Wildcards in reverse DNS

Fri Jan 5 19:24:06 UTC 2007

Edward Lewis wrote:
> At 0:24 +1100 1/6/07, Mark Andrews wrote:
>
>> NAT is broken by design.  It depends upon there being a unique
>> indentifier in the upper layer protocols to demux the incoming
>> data stream.  No such identifier exist for *all* protocols that
>> run on top of IPv4.
>
> I don't really agree with that.  Many protocols were built without
> unique identifiers, such as DNS, assuming they could rely on IP
> addresses and port numbers.

I'm just curious, what sort of problems does DNS have behind NAT in your 
experience? I'm running Bind 9 behind a NAT that both manages a couple 
domains I own and acts as the main DNS server for my tiny network, thus 
queries going either way - seeking athorative answeres for the domains I 
own, and the other way seeking google.com, etc - without any problems.
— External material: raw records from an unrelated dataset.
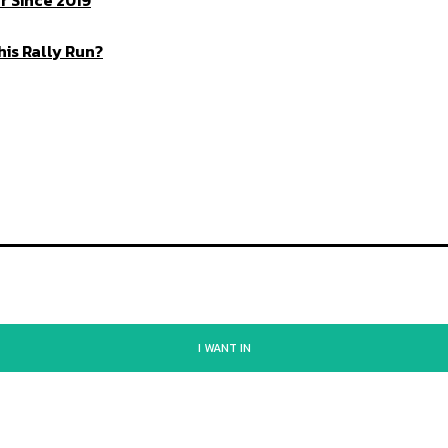
 Since 2019
is Rally Run?
I WANT IN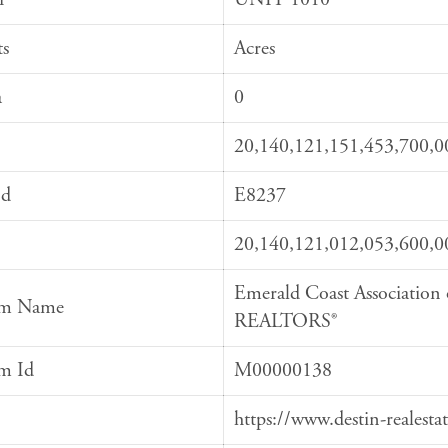
ts
Acres
a
0
20,140,121,151,453,700,0
Id
E8237
20,140,121,012,053,600,0
Emerald Coast Association 
em Name
REALTORS®
em Id
M00000138
https://www.destin-realesta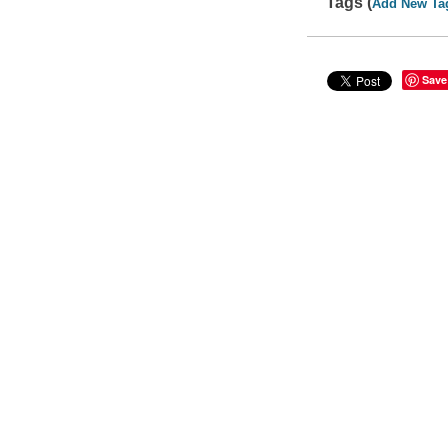
Tags (
Add New Ta
Save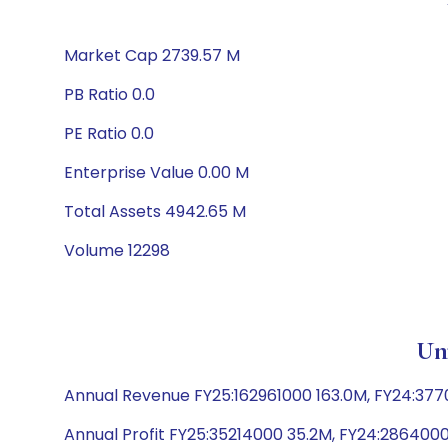
Market Cap 2739.57 M
PB Ratio 0.0
PE Ratio 0.0
Enterprise Value 0.00 M
Total Assets 4942.65 M
Volume 12298
Un
Annual Revenue FY25:162961000 163.0M, FY24:37
Annual Profit FY25:35214000 35.2M, FY24:286400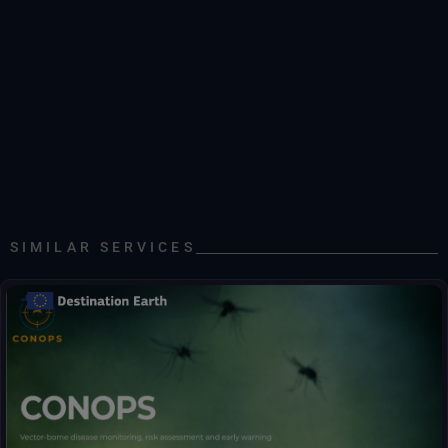
SIMILAR SERVICES
Early warnings for mosquito abundance and disease risk.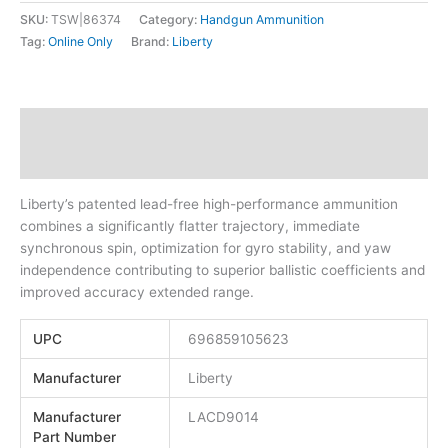
SKU:
TSW|86374
Category:
Handgun Ammunition
Tag:
Online Only
Brand:
Liberty
Description
Additional information
Liberty’s patented lead-free high-performance ammunition
combines a significantly flatter trajectory, immediate
synchronous spin, optimization for gyro stability, and yaw
independence contributing to superior ballistic coefficients and
improved accuracy extended range.
UPC
696859105623
Manufacturer
Liberty
Manufacturer
LACD9014
Part Number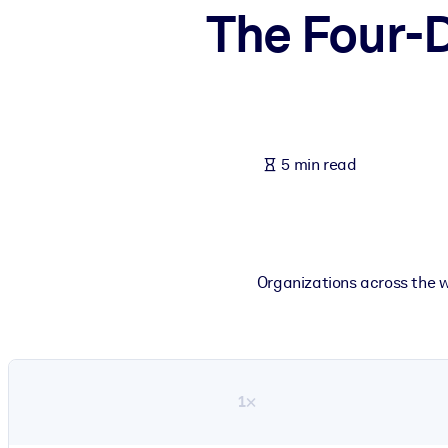
The Four-D
BY SYSTEM
For LMS/LXP
Bring bite-sized, verified knowledge into your LMS/LXP for stronger
For Corporate Libraries
Enrich your corporate library with trusted, ready-to-use business 
5 min read
For AI Systems
Fuel your AI systems with reliable, structured knowledge to improv
Organizations across the w
1×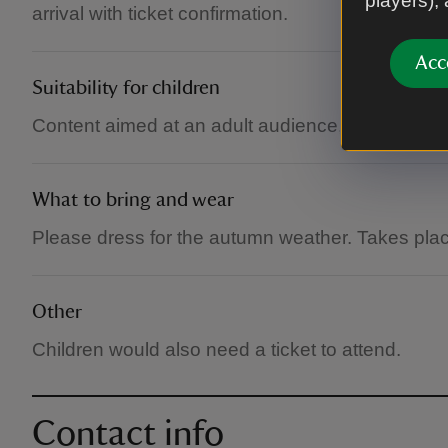
players),
arrival with ticket confirmation.
Acc
Suitability for children
Content aimed at an adult audience, but childre
What to bring and wear
Please dress for the autumn weather. Takes plac
Other
Children would also need a ticket to attend.
Contact info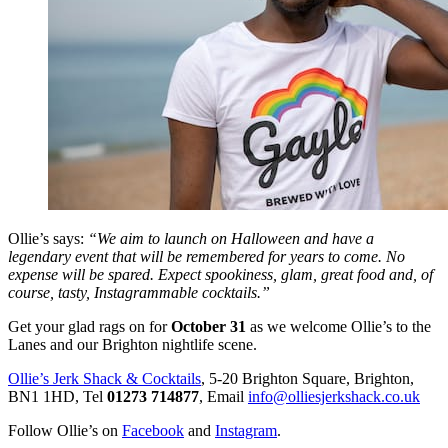
Ollie’s says:
“We aim to launch on Halloween and have a
legendary event that will be remembered for years to come. No
expense will be spared. Expect spookiness, glam, great food and, of
course, tasty, Instagrammable cocktails.”
Get your glad rags on for
October 31
as we welcome Ollie’s to the
Lanes and our Brighton nightlife scene.
Ollie’s Jerk Shack & Cocktails
, 5-20 Brighton Square, Brighton,
BN1 1HD, Tel
01273 714877
, Email
info@olliesjerkshack.co.uk
Follow Ollie’s on
Facebook
and
Instagram
.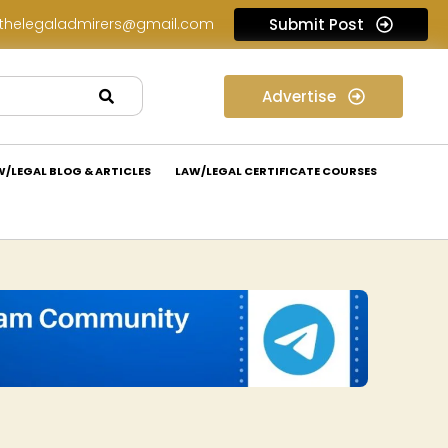
thelegaladmirers@gmail.com
Submit Post
Legal Assessment Internship Opportunity at Arthaat Legal: Apply Now!
Advertise
W/LEGAL BLOG & ARTICLES
LAW/LEGAL CERTIFICATE COURSES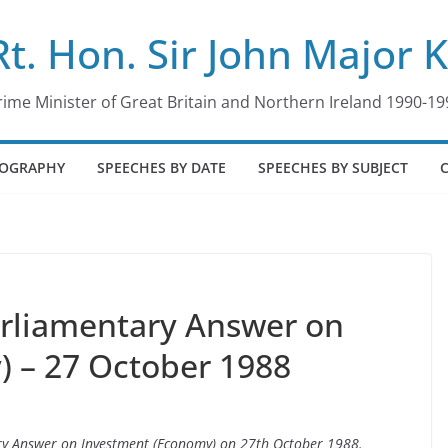
Rt. Hon. Sir John Major 
rime Minister of Great Britain and Northern Ireland 1990-19
IOGRAPHY
SPEECHES BY DATE
SPEECHES BY SUBJECT
arliamentary Answer on
 – 27 October 1988
ary Answer on Investment (Economy) on 27th October 1988.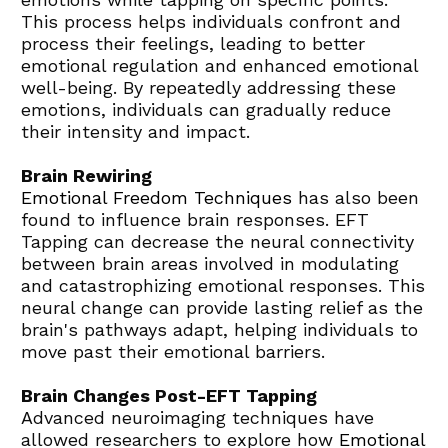
This process helps individuals confront and 
process their feelings, leading to better 
emotional regulation and enhanced emotional 
well-being. By repeatedly addressing these 
emotions, individuals can gradually reduce 
their intensity and impact.
Brain Rewiring
Emotional Freedom Techniques
 has also been 
found to influence brain responses. EFT 
Tapping can decrease the neural connectivity 
between brain areas involved in modulating 
and catastrophizing emotional responses. This 
neural change can provide lasting relief as the 
brain's pathways adapt, helping individuals to 
move past their emotional barriers.
Brain Changes Post-EFT Tapping
Advanced neuroimaging techniques have 
allowed researchers to explore how 
Emotional 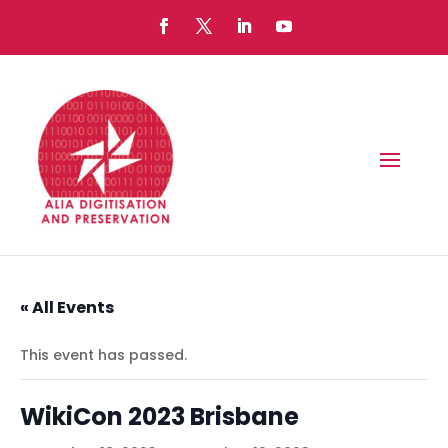
« All Events
This event has passed.
WikiCon 2023 Brisbane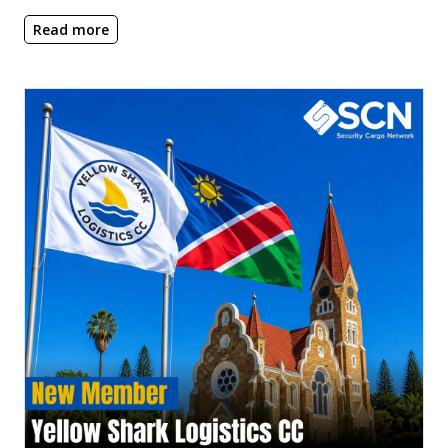
Read more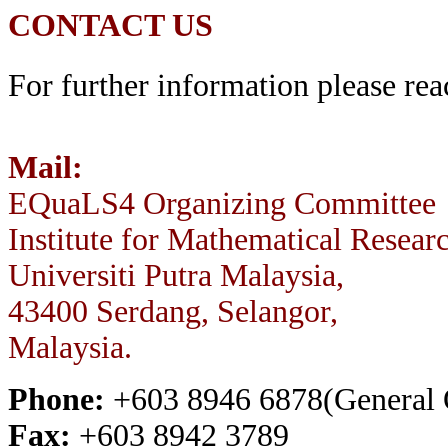
CONTACT US
For further information please rea
Mail:
EQuaLS4 Organizing Committee
Institute for Mathematical Resear
Universiti Putra Malaysia,
43400 Serdang, Selangor,
Malaysia.
Phone:
+603 8946 6878(General O
Fax:
+603 8942 3789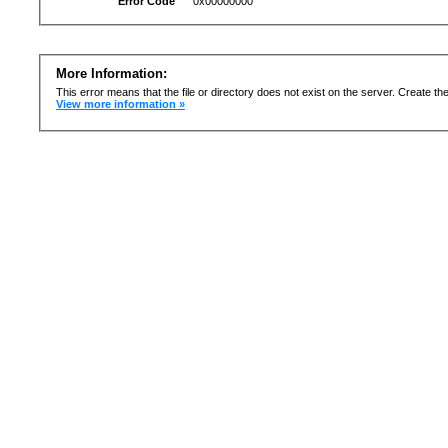
Error Code
0x00000000
More Information:
This error means that the file or directory does not exist on the server. Create the 
View more information »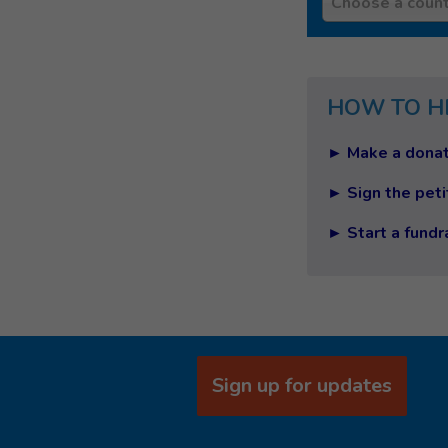
Choose a count
HOW TO H
► Make a donat
► Sign the peti
► Start a fundr
Sign up for updates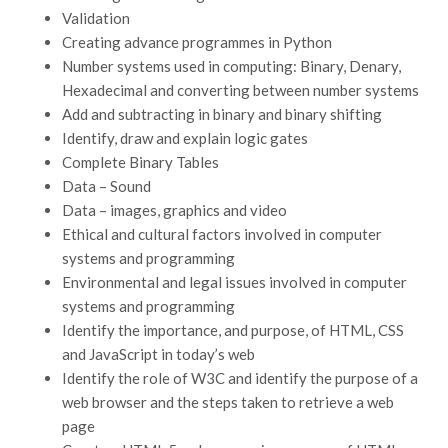
Validation
Creating advance programmes in Python
Number systems used in computing: Binary, Denary,
Hexadecimal and converting between number systems
Add and subtracting in binary and binary shifting
Identify, draw and explain logic gates
Complete Binary Tables
Data – Sound
Data – images, graphics and video
Ethical and cultural factors involved in computer
systems and programming
Environmental and legal issues involved in computer
systems and programming
Identify the importance, and purpose, of HTML, CSS
and JavaScript in today’s web
Identify the role of W3C and identify the purpose of a
web browser and the steps taken to retrieve a web
page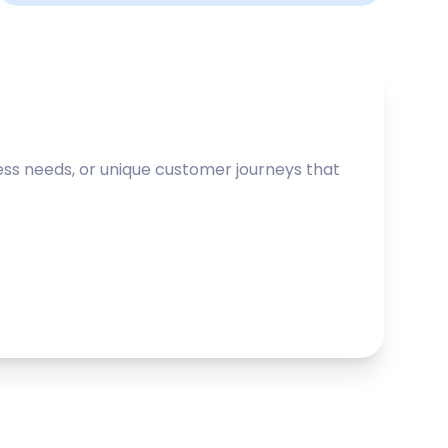
ss needs, or unique customer journeys that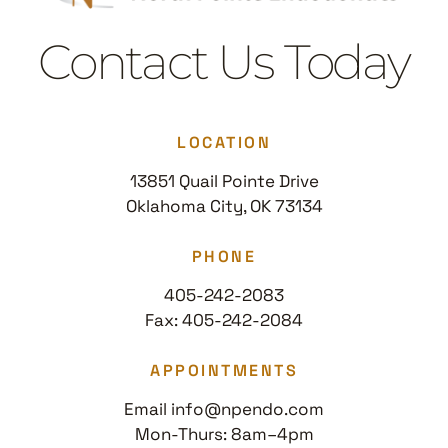
Contact Us Today
LOCATION
13851 Quail Pointe Drive
Oklahoma City, OK 73134
PHONE
405-242-2083
Fax: 405-242-2084
APPOINTMENTS
Email info@npendo.com
Mon-Thurs: 8am–4pm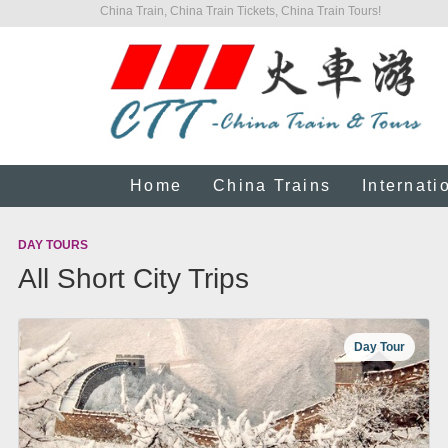
China Train, China Train Tickets, China Train Tours!
Home
China Trains
Internati
DAY TOURS
All Short City Trips
Day Tour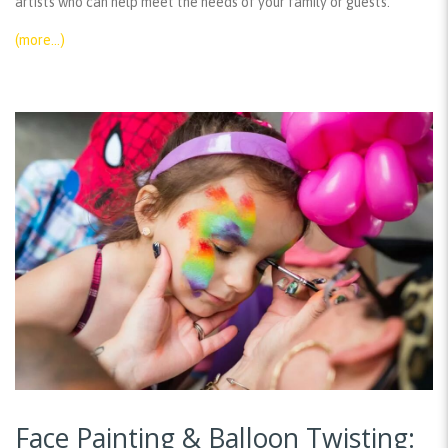
artists who can help meet the needs of your family or guests.
(more…)
Face Painting & Balloon Twisting: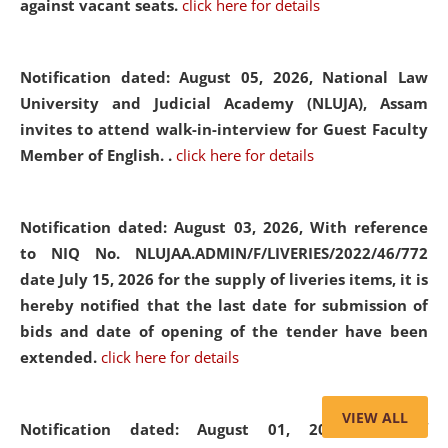
against vacant seats.
click here for details
Notification dated: August 05, 2026,
National Law
University and Judicial Academy (NLUJA), Assam
invites to attend walk-in-interview for Guest Faculty
Member of English. .
click here for details
Notification dated: August 03, 2026,
With reference
to NIQ No. NLUJAA.ADMIN/F/LIVERIES/2022/46/772
date July 15, 2026 for the supply of liveries items, it is
hereby notified that the last date for submission of
bids and date of opening of the tender have been
extended.
click here for details
VIEW ALL
Notification dated: August 01, 2026,
List of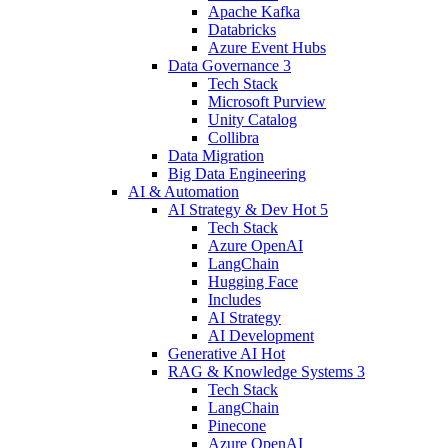
Apache Kafka
Databricks
Azure Event Hubs
Data Governance
3
Tech Stack
Microsoft Purview
Unity Catalog
Collibra
Data Migration
Big Data Engineering
AI & Automation
AI Strategy & Dev
Hot
5
Tech Stack
Azure OpenAI
LangChain
Hugging Face
Includes
AI Strategy
AI Development
Generative AI
Hot
RAG & Knowledge Systems
3
Tech Stack
LangChain
Pinecone
Azure OpenAI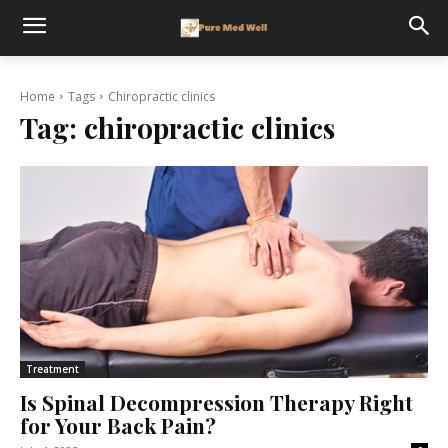
Home
Tags
Chiropractic clinics
Tag:
chiropractic clinics
Treatment
Is Spinal Decompression Therapy Right
for Your Back Pain?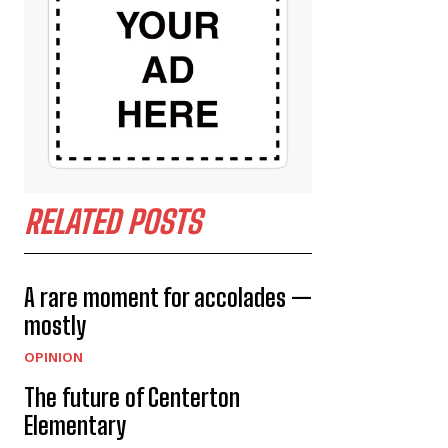
RELATED POSTS
A rare moment for accolades —
mostly
OPINION
The future of Centerton
Elementary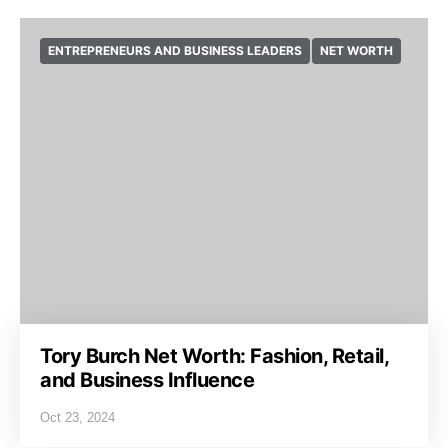
ENTREPRENEURS AND BUSINESS LEADERS
NET WORTH
Tory Burch Net Worth: Fashion, Retail,
and Business Influence
Oct 23, 2024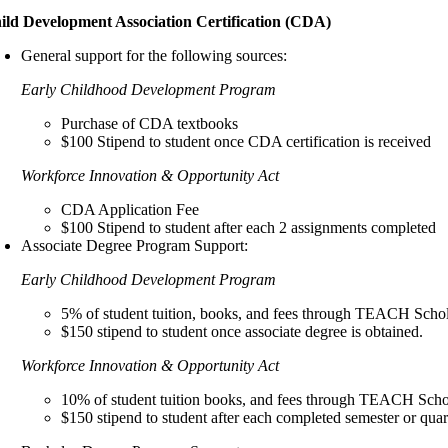
ild Development Association Certification (CDA)
General support for the following sources:
Early Childhood Development Program
Purchase of CDA textbooks
$100 Stipend to student once CDA certification is received
Workforce Innovation & Opportunity Act
CDA Application Fee
$100 Stipend to student after each 2 assignments completed
Associate Degree Program Support:
Early Childhood Development Program
5% of student tuition, books, and fees through TEACH Scho
$150 stipend to student once associate degree is obtained.
Workforce Innovation & Opportunity Act
10% of student tuition books, and fees through TEACH Scho
$150 stipend to student after each completed semester or quar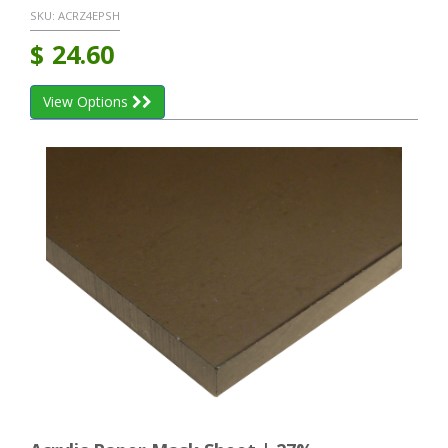
SKU:
ACRZ4EPSH
$
24.60
View Options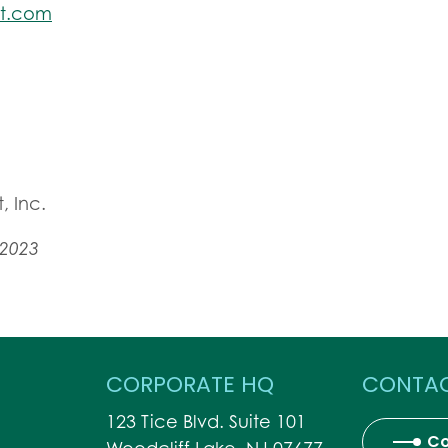
et.com
, Inc.
 2023
CORPORATE HQ
CONTAC
123 Tice Blvd. Suite 101
Co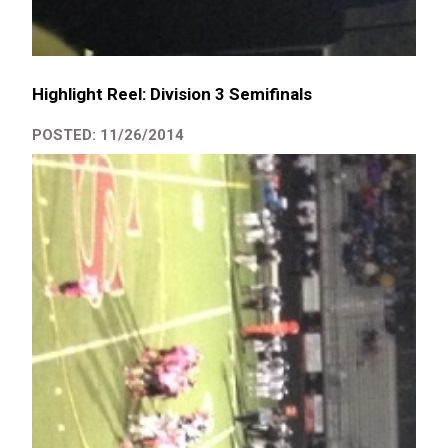
Highlight Reel: Division 3 Semifinals
POSTED: 11/26/2014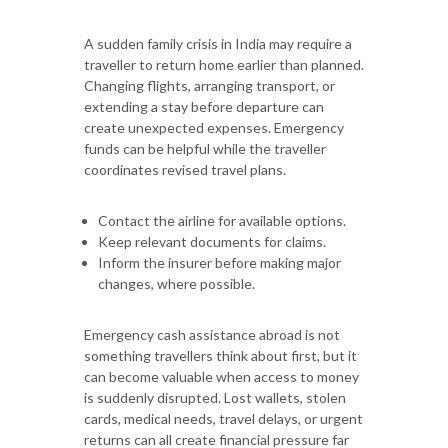
A sudden family crisis in India may require a
traveller to return home earlier than planned.
Changing flights, arranging transport, or
extending a stay before departure can
create unexpected expenses. Emergency
funds can be helpful while the traveller
coordinates revised travel plans.
Contact the airline for available options.
Keep relevant documents for claims.
Inform the insurer before making major
changes, where possible.
Emergency cash assistance abroad is not
something travellers think about first, but it
can become valuable when access to money
is suddenly disrupted. Lost wallets, stolen
cards, medical needs, travel delays, or urgent
returns can all create financial pressure far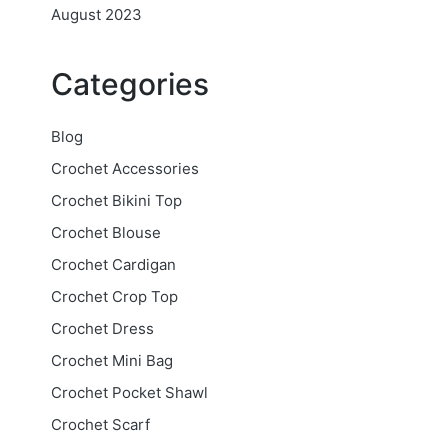
August 2023
Categories
Blog
Crochet Accessories
Crochet Bikini Top
Crochet Blouse
Crochet Cardigan
Crochet Crop Top
Crochet Dress
Crochet Mini Bag
Crochet Pocket Shawl
Crochet Scarf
I just simply aware people had so much trouble. NAT32e seems to handle 
NATing very well IMHO. Maybe it's the fact it has the ability to 
preserve port numbers properly for internal servers that seperates it 
from many of the broken NATs out there.

In other words, for example, my DNS server's randomly allocated query 
port (current 33595) on it's local interface (192.168.1.4) send 
something to the outside, NAT32e will attempt to allocate the same port 
nubmer (if possible) itself (I can clear see this in it's status page, 
that "0.0.0.0:33595" is currently allocated) where as most would use 
random port instead. This is probably why I don't really have the kind 
of problems I've seen desribed in this thread reguarding NAT. It seem to 
all come down to *what* NAT you're using.

[...]
>> IPv6 is very compatible with IPv4.  Just about everything
>> that works with IPv4 will work with IPv6 provided the
>> implementations have the socket establishment re-written
>> to be protocol independent.  There are a few exception and
>> they usually embed IPv4 addresses in the upper layers.
>
> Provided everything is "re-written" to me indicates that there isn't
> compatibility.  It's like saying any American can travel easily
> through China once you learn Chinese.  (I.e., learning Chinese for an
> American is a lot of work, it can be done but it takes a lot of
> dedication.)
>
> Again, I am not saying IPv6 is bad.  Just don't over sell it.  IPv6
> takes work.  Probably the work will payoff - I can't say for sure
> myself.  The fact is that the Internet needs more addresses than IPv4
> can offer and IPv6 can fill the void.  But IPv6 still has routing
> issues.  That's why I can only say "probably" pay off.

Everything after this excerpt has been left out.